> Work request:
Return, verbatim and in full, the records that follow, but not their pictures.

> Task input:

• • •

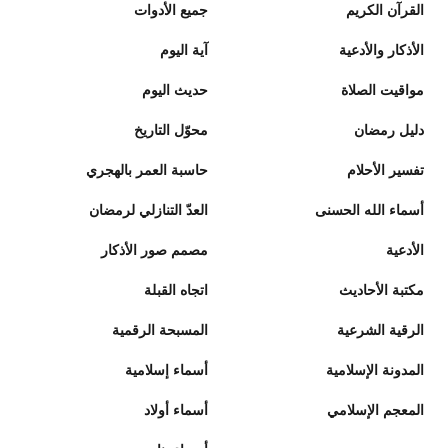
القرآن الكريم
جميع الأدوات
الأذكار والأدعية
آية اليوم
مواقيت الصلاة
حديث اليوم
دليل رمضان
محوّل التاريخ
تفسير الأحلام
حاسبة العمر بالهجري
أسماء الله الحسنى
العدّ التنازلي لرمضان
الأدعية
مصمم صور الأذكار
مكتبة الأحاديث
اتجاه القبلة
الرقية الشرعية
المسبحة الرقمية
المدونة الإسلامية
أسماء إسلامية
المعجم الإسلامي
أسماء أولاد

• • •

> Response to the task:
القرآن الكريم
جميع الأدوات
الأذكار والأدعية
آية اليوم
مواقيت الصلاة
حديث اليوم
دليل رمضان
محوّل التاريخ
تفسير الأحلام
حاسبة العمر بالهجري
أسماء الله الحسنى
العدّ التنازلي لرمضان
الأدعية
مصمم صور الأذكار
مكتبة الأحاديث
اتجاه القبلة
الرقية الشرعية
المسبحة الرقمية
المدونة الإسلامية
أسماء إسلامية
المعجم الإسلامي
أسماء أولاد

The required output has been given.